Activity.
Please return all of the records verbatim, with the pictures omitted.

----

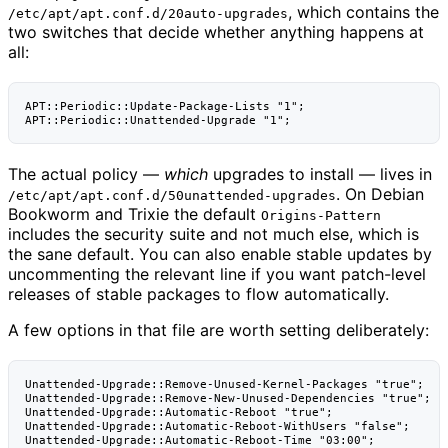
, which contains the
/etc/apt/apt.conf.d/20auto-upgrades
two switches that decide whether anything happens at
all:
APT::Periodic::Update-Package-Lists "1";

The actual policy —
which
upgrades to install — lives in
. On Debian
/etc/apt/apt.conf.d/50unattended-upgrades
Bookworm and Trixie the default
Origins-Pattern
includes the security suite and not much else, which is
the sane default. You can also enable stable updates by
uncommenting the relevant line if you want patch-level
releases of stable packages to flow automatically.
A few options in that file are worth setting deliberately:
Unattended-Upgrade::Remove-Unused-Kernel-Packages "true";

Unattended-Upgrade::Remove-New-Unused-Dependencies "true";

Unattended-Upgrade::Automatic-Reboot "true";

Unattended-Upgrade::Automatic-Reboot-WithUsers "false";

Unattended-Upgrade::Automatic-Reboot-Time "03:00";
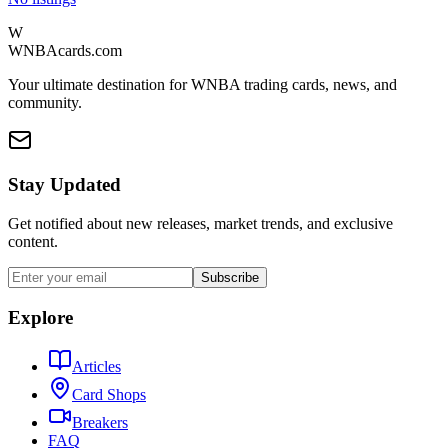
W
WNBAcards.com
Your ultimate destination for WNBA trading cards, news, and
community.
Stay Updated
Get notified about new releases, market trends, and exclusive
content.
Subscribe
Explore
Articles
Card Shops
Breakers
FAQ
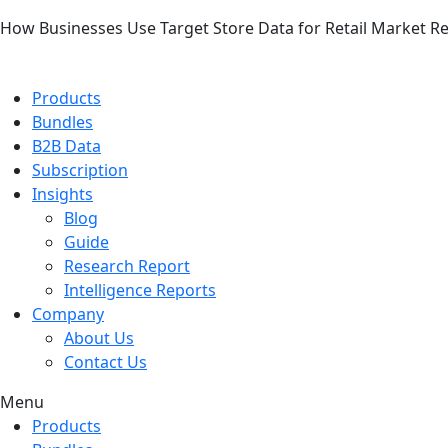
How Businesses Use Target Store Data for Retail Market R
Products
Bundles
B2B Data
Subscription
Insights
Blog
Guide
Research Report
Intelligence Reports
Company
About Us
Contact Us
Menu
Products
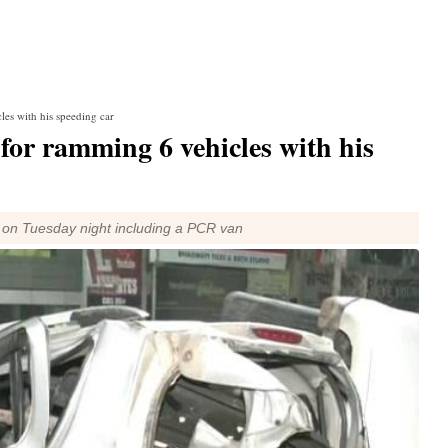
les with his speeding car
 for ramming 6 vehicles with his
ght on Tuesday night including a PCR van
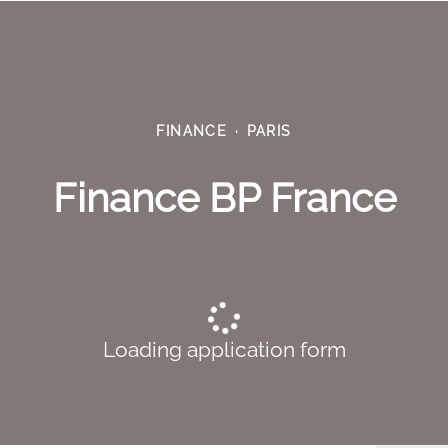
FINANCE
·
PARIS
Finance BP France
Loading application form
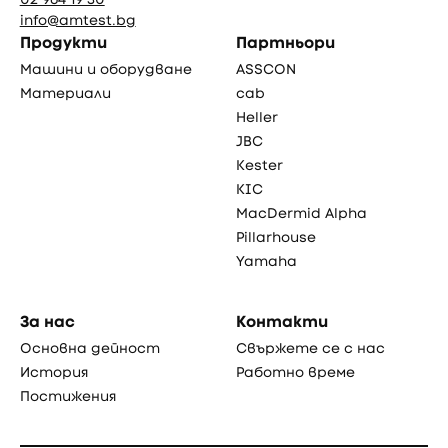
info@amtest.bg
Продукти
Партньори
Машини и оборудване
ASSCON
Материали
cab
Heller
JBC
Kester
KIC
MacDermid Alpha
Pillarhouse
Yamaha
За нас
Контакти
Основна дейност
Свържете се с нас
История
Работно време
Постижения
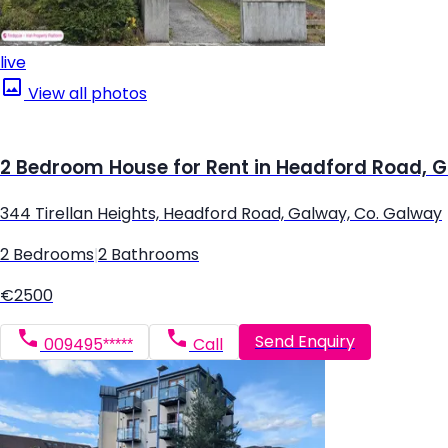
live
View all photos
2 Bedroom House for Rent in Headford Road, 
344 Tirellan Heights, Headford Road, Galway, Co. Galway
2 Bedrooms
|
2 Bathrooms
€2500
Send Enquiry
009495*****
Call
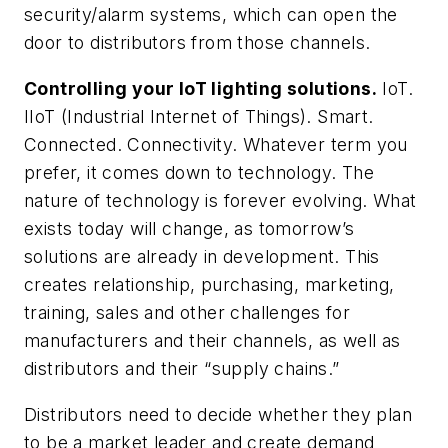
security/alarm systems, which can open the
door to distributors from those channels.
Controlling your IoT lighting solutions.
IoT.
IIoT (Industrial Internet of Things). Smart.
Connected. Connectivity. Whatever term you
prefer, it comes down to technology. The
nature of technology is forever evolving. What
exists today will change, as tomorrow’s
solutions are already in development. This
creates relationship, purchasing, marketing,
training, sales and other challenges for
manufacturers and their channels, as well as
distributors and their “supply chains.”
Distributors need to decide whether they plan
to be a market leader and create demand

----

Result below.
, which contains the
/etc/apt/apt.conf.d/20auto-upgrades
two switches that decide whether anything happens at
all:
APT::Periodic::Update-Package-Lists "1";

The actual policy —
which
upgrades to install — lives in
. On Debian
/etc/apt/apt.conf.d/50unattended-upgrades
Bookworm and Trixie the default
Origins-Pattern
includes the security suite and not much else, which is
the sane default. You can also enable stable updates by
uncommenting the relevant line if you want patch-level
releases of stable packages to flow automatically.
A few options in that file are worth setting deliberately:
Unattended-Upgrade::Remove-Unused-Kernel-Packages "true";

Unattended-Upgrade::Remove-New-Unused-Dependencies "true";

Unattended-Upgrade::Automatic-Reboot "true";

Unattended-Upgrade::Automatic-Reboot-WithUsers "false";

Unattended-Upgrade::Automatic-Reboot-Time "03:00";
W
WNBAcards.com
Your ultimate destination for WNBA trading cards, news, and
community.
Stay Updated
Get notified about new releases, market trends, and exclusive
content.
Subscribe
Explore
Articles
Card Shops
Breakers
FAQ
How Businesses Use Target Store Data for Retail Market R
Products
Bundles
B2B Data
Subscription
Insights
Blog
Guide
Research Report
Intelligence Reports
Company
About Us
Contact Us
Menu
Products
les with his speeding car
 for ramming 6 vehicles with his
ght on Tuesday night including a PCR van
FINANCE
·
PARIS
Finance BP France
Loading application form
info@amtest.bg
Продукти
Партньори
Машини и оборудване
ASSCON
Материали
cab
Heller
JBC
Kester
KIC
MacDermid Alpha
Pillarhouse
Yamaha
За нас
Контакти
Основна дейност
Свържете се с нас
История
Работно време
Постижения
live
View all photos
2 Bedroom House for Rent in Headford Road, 
344 Tirellan Heights, Headford Road, Galway, Co. Galway
2 Bedrooms
|
2 Bathrooms
€2500
Send Enquiry
009495*****
Call
security/alarm systems, which can open the
door to distributors from those channels.
Controlling your IoT lighting solutions.
IoT.
IIoT (Industrial Internet of Things). Smart.
Connected. Connectivity. Whatever term you
prefer, it comes down to technology. The
nature of technology is forever evolving. What
exists today will change, as tomorrow’s
solutions are already in development. This
creates relationship, purchasing, marketing,
training, sales and other challenges for
manufacturers and their channels, as well as
distributors and their “supply chains.”
Distributors need to decide whether they plan
to be a market leader and create demand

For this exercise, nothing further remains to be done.